Sep 23

Image goes for a ride

I always wear jeans and sneaks when I fly. To me, comfort trumps appearance, especially in today's unfriendly skies.

September 23 - business_travel

It wasn't too long ago, though, that the very thought of dressing in jeans and sneaks on a business trip was verboten. My CEO at JWT always dressed in business formal wear, even when we were traveling on a Sunday. 'You never know who you might meet,' he admonished me, after spying my open neck polo.

On another occasion in the late 1980s, I sported jeans, cowboy boots and an unshaven face on a Sunday night flight to a client off-site. I figured I'd be flying alone, so why worry. Ah, but my client was also on the flight. We shook hands after landing, and then he offered me a piece of advice. 'There's casual and then there's casual. You represent your firm wherever you go. How do you think your CEO would feel if he saw you looking like this?' Duly noted.

That was many moons ago, of course. Today, there is no dress code for business travel. In fact, any code of airline comportment has been blown to smithereens. Nowadays, the typical fellow traveler is a morbidly-obese man dressed in a track suit, flip-flops and carrying two Double Whoppers with cheese on board. In fact, spying a passenger in suit-and-tie is akin to a sighting of Bigfoot or the Abominable Snowman.

I knew the times had truly changed when I recently spied the always erudite, always neatly coiffed Bill Heyman in a pair of jeans at O'Hare. If the Bill Blass of PR search consultants is ok with jeans and sneaks at the airport, then it's ok with me as well. I just hope Mr. Heyman doesn't lapse into the track suit and Whopper mode any time soon. If he does, then we will have truly reached the end of days.

Jan 17

Image enhancement 201; Winter semester, 2008.

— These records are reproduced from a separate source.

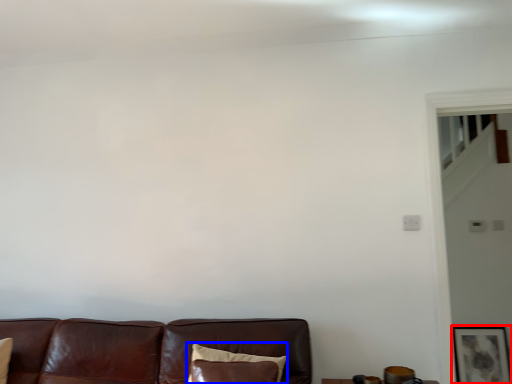 Question: Among these objects, which one is nearest to the camera, picture frame (highlighted by a red box) or pillow (highlighted by a blue box)?

Choices:
 (A) picture frame
 (B) pillow

Answer: (B) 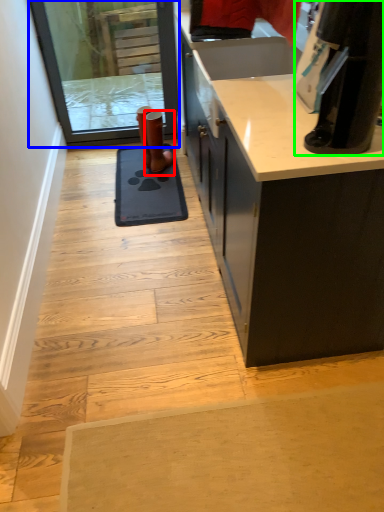 Question: Considering the real-world distances, which object is closest to footwear (highlighted by a red box)? screen door (highlighted by a blue box) or appliance (highlighted by a green box).

Choices:
 (A) screen door
 (B) appliance

Answer: (A) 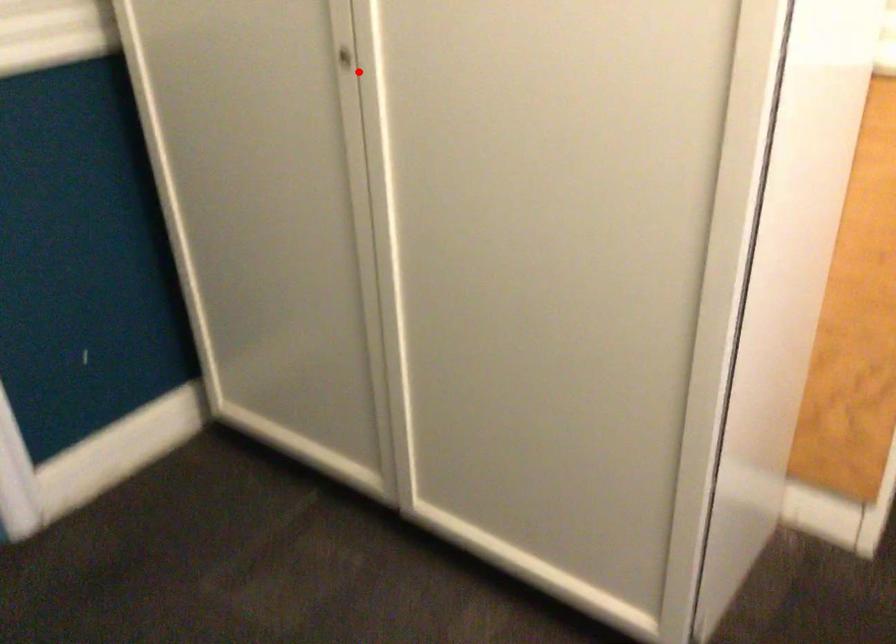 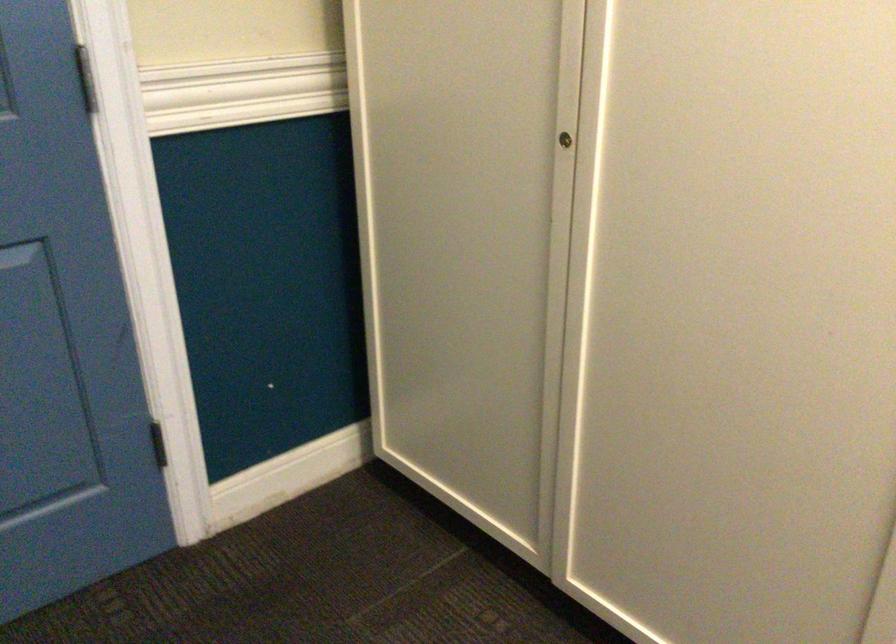 Question: I am providing you with two images of the same scene from different viewpoints. A red point is marked on the first image. Is the red point's position out of view in image 2?

Choices:
 (A) Yes
 (B) No

Answer: (B) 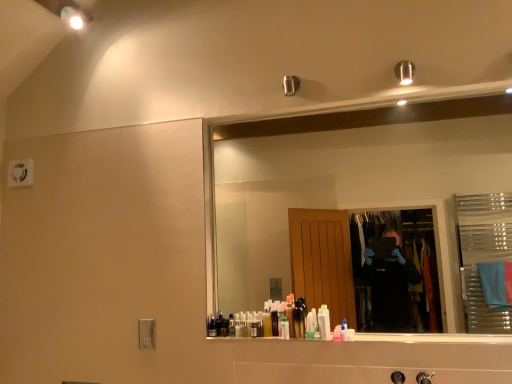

Professor Reputation: "Ok, ok, settle down, class and welcome to Image Enhancement 201. I’m ProfessorDetroit
Rudyard Reputation, or Prof. Rep for short.

For those of you who remained semi-conscious during the long Winter break, today’s assignment should be of interest. In fact, it may be the most challenging assignment of the entire semester, so pay attention: you’re the head of a large advertising or public relations agency. The City of Detroit’s travel & tourism bureau has just contacted you, asking for a comprehensive program to rehabilitate the Motor City’s horrific image. As you hopefully know, Detroit has become synonymous with the demise of the US economy and the media have been piling on lately with lots of doom and gloom articles.

So, you’re running the average large ad or PR agency and have lots of off-the-shelf solutions to offer. Which ones do you suggest? Yes, Ms. Rousseau."

Rousseau: "It’s actually Mr. Rousseau, Professor Rep. I underwent a transgender operation over the holidays."

Prof: "Way too much info, but please proceed Mr. Rousseau."

Rousseau: "I’d opt for the tried and true name change recommendation a la Philip Morris becoming Altria in order to distance itself from killing so many people with its cigarettes."

Prof: "Go on."

Rousseau: "So, I’m thinking we give the city a new, more positive name without losing the core identity. How about ‘Uptroit,? Or ‘Newtroit"? Or, how about being counterintuitive and renaming the city ‘Jobtroit’?